Sin embargo, los Amberson son la encarnación de la vieja tradición, de la preservación de las costumbres y de los privilegios que les proporciona su estatus social. Una tradición que su hijo George Minafer Amberson (Tim Holt) está decidido a prolongar, como pone de relieve la secuencia en la que le manifiesta a Lucy (Anne Baxter), la hija de Morgan, sus intenciones de seguir viviendo de las rentas. Aunque poco a poco irá siendo consciente del declive de los negocios familiares, y no solo porque Wilbur Minafer (Don Dillaway), su difunto padre, haya sido poco afortunado en su gestión, sino porque la familia, al no aceptar los cambios que se avecinan en su empeño por conservar sus usos y sus costumbres, está irremisiblemente destinada a ser engullida por los nuevos tiempos.

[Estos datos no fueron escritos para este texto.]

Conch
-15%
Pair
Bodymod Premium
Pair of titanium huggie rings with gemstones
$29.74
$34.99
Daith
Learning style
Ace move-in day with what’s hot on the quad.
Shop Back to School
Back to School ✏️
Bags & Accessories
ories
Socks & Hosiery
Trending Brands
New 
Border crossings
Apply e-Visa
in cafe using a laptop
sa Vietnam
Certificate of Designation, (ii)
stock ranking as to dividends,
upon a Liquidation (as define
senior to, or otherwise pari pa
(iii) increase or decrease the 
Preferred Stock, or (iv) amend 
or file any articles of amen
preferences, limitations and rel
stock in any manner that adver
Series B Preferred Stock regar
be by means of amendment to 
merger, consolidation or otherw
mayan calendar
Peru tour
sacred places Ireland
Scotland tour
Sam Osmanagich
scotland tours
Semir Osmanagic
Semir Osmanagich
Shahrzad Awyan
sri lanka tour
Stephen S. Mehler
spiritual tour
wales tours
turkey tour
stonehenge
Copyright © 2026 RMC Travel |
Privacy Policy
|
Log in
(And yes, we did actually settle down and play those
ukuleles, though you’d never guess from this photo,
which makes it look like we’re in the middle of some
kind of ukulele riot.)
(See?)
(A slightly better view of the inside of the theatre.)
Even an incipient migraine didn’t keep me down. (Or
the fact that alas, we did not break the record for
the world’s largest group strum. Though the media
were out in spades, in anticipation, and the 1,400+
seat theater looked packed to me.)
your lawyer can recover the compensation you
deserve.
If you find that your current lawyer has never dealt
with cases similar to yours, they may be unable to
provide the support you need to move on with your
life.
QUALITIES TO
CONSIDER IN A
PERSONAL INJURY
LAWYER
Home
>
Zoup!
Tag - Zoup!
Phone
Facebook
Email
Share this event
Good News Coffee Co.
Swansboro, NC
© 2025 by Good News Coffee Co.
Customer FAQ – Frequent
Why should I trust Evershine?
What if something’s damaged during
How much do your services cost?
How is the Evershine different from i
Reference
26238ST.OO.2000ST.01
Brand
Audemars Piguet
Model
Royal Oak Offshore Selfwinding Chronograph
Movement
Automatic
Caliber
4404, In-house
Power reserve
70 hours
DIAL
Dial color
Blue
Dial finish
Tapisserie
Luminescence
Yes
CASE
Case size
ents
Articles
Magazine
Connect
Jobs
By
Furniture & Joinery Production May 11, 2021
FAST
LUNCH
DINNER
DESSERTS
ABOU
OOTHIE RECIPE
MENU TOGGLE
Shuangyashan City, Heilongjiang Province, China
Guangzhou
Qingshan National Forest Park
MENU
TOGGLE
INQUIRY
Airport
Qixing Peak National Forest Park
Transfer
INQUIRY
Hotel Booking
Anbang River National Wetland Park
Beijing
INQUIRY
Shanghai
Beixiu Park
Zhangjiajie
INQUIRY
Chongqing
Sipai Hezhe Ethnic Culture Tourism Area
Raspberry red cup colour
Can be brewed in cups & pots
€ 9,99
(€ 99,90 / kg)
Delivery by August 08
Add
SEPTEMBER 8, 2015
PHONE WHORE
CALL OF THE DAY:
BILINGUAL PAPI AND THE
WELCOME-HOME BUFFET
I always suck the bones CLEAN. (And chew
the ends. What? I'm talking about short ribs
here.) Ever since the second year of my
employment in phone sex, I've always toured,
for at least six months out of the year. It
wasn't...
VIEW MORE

Además de un retrato sobre la decadencia familiar, El cuarto mandamiento es una crónica sobre los amores imposibles, a pesar de que algunos alberguen la esperanza de que algún día se materialice. Como es el que Morgan le profesa a Isabel quien le rechaza por un desafortunado incidente de su juventud, cuando aquel va a cantarle una serenata bajo su ventana y que, debido a su estado de embriaguez, acaba por los suelos destrozando el violonchelo que lleva consigo. Por lo que ella, fiel a sus costumbres, no solo lo rechaza, sino que al poco tiempo se compromete con Wilbur. Welles hace una elipsis temporal por medio de varios instantes de la vida de George, desde sus correrías como niño caprichoso y consentido hasta su regreso tras acabar sus estudios. Cuando Morgan reaparece es ya un hombre viudo a quien acompaña su joven hija Lucy, quien protagonizará la segunda historia de amor frustrada, porque entre ella y George surge una atracción que también está destinada al fracaso. Como también estará presente el amor en secreto que siempre le ha profesado la tía Fanny (Agnes Moorehead) a Morgan.

Tras finalizar el relato, la voz en off de Welles seguirá presente al recitar los títulos de crédito, comenzando por los intérpretes y siguiendo por el equipo técnico, hasta concluir con la célebre apostilla de «yo la escribí y la dirigí. Mi nombre es Orson Welles».